2023

August 2 - Healing

Trigger warning: This introduction mentions death and alcoholism. It is also very long. It is also very sad. If you chose to skip it and go straight to the affirmations, I completely understand.

I did not publish anything for the month of July. I apologize. I had just returned to my hometown and was spending time with family, and honestly I was a bit tired and just didn’t feel like doing anything for a little while. So although I wrote these affirmations and even wrote an introduction to them several weeks ago, I never sat down to record them. Then, a couple of weeks after I arrived back in the United States, life took a very sad turn.

My youngest brother, the baby of the family, died. 

The cause of death, to put it shortly, was alcoholism.

My brother was a loving, hilarious, silly, amazing young man. He was a HUGE animal lover. He was an actor, a drummer, a singer. He knew so much about airplanes, and so many other topics.

He also had the misfortune to inherit the genes for alcoholism from both sides of our family, and he died from the condition.

I never knew how serious his problem was. I knew some of it, but not all. My baby brother and I are, well were, 16 years apart in age, so by the time he was really up and about and walking and talking, I was already in college. We stayed in contact, I came home to visit, and he visited me a couple of times in the places where I lived, but we really didn’t spend very much time with each other when he was very young. But we adored each other and talked about each other all the time.

Starting when he was in middle school, he kept getting into trouble with school, but he also kept getting out of trouble. He could charm his way out of trouble so easily. He was very much a charmer. Always has been. Had been.

(It’s really difficult to speak about him in the past tense.)

Sometimes that trouble would involve alcohol. As he got older, that problem with alcohol got worse. He had been hospitalized because of problems due to his drinking. In the past few weeks, some problems he’d had in the past started to come back, and he became afraid of the condition that he’d had before returning.
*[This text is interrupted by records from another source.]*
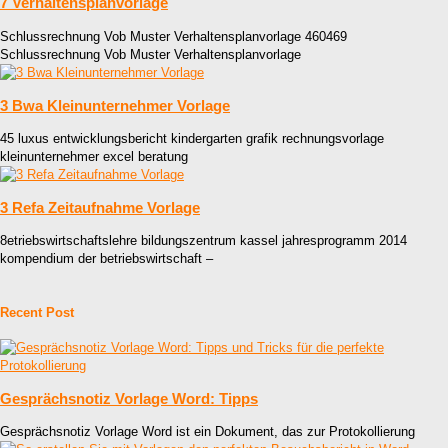
7 Verhaltensplanvorlage
Schlussrechnung Vob Muster Verhaltensplanvorlage 460469
Schlussrechnung Vob Muster Verhaltensplanvorlage
3 Bwa Kleinunternehmer Vorlage
45 luxus entwicklungsbericht kindergarten grafik rechnungsvorlage
kleinunternehmer excel beratung
3 Refa Zeitaufnahme Vorlage
8etriebswirtschaftslehre bildungszentrum kassel jahresprogramm 2014
kompendium der betriebswirtschaft –
Recent Post
Gesprächsnotiz Vorlage Word: Tipps
Gesprächsnotiz Vorlage Word ist ein Dokument, das zur Protokollierung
But instead of seeking help for it, instead of seeking healing, his anxiety caused him to drink even more. Which of course made the illness come back even more quickly, and then brought other problems. 
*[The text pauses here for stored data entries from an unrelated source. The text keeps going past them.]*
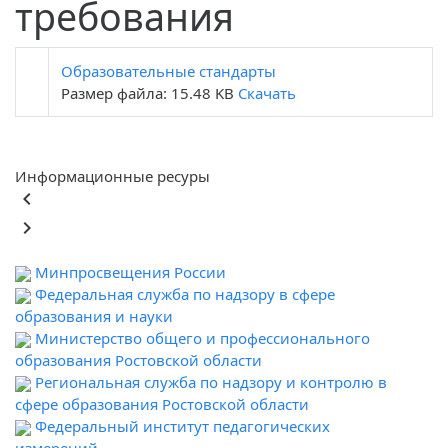
требования
Образовательные стандарты
Размер файла: 15.48 KB
Скачать
Информационные ресуры
keyboard_arrow_left
keyboard_arrow_right
Минпросвещения России
Федеральная служба по надзору в сфере
образования и науки
Министерство общего и профессионального
образования Ростовской области
Региональная служба по надзору и контролю в
сфере образования Ростовской области
Федеральный институт педагогических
He was hospitalized. He got sicker. He went unconscious. And a week later, his wife chose to take him off the life-sustaining procedures the doctors had him on, as there was no chance of him recovering at all. This choice was fully with the rest of the family’s support – we were all there at the hospital at the time she made the decision.

I can’t imagine how hard it must have been for her to make that decision. She loved my brother, she loves my brother, so very much.

I am so grateful I did not have to make that decision. And I am so sad that she had to.

My brother died as the sun rose that Sunday morning, with his family around him.

I wish so many things for my baby brother. 

I wish he had realized how serious his condition was. 

I wish that his wife and family had been able to save him. 

I wish that someone knew the right words to say to him to make him choose healing. 

I wish so very many things.

Unfortunately those things did not happen. He did not realize, or maybe he couldn’t acknowledge, how serious his condition was. His doctors, his wife, his family couldn’t make him see how serious his condition was. And none of us had the words to say to get him to seek the healing that he needed.

I wrote these affirmations many weeks ago talking about my own healing, but now I’m thinking about them in terms of my brother, and I wish these words could have reached him, and that he could have gotten the healing he needed.

But they can’t.

And so I hope these words reach me, and reach you, so that we can all find the healing that we need.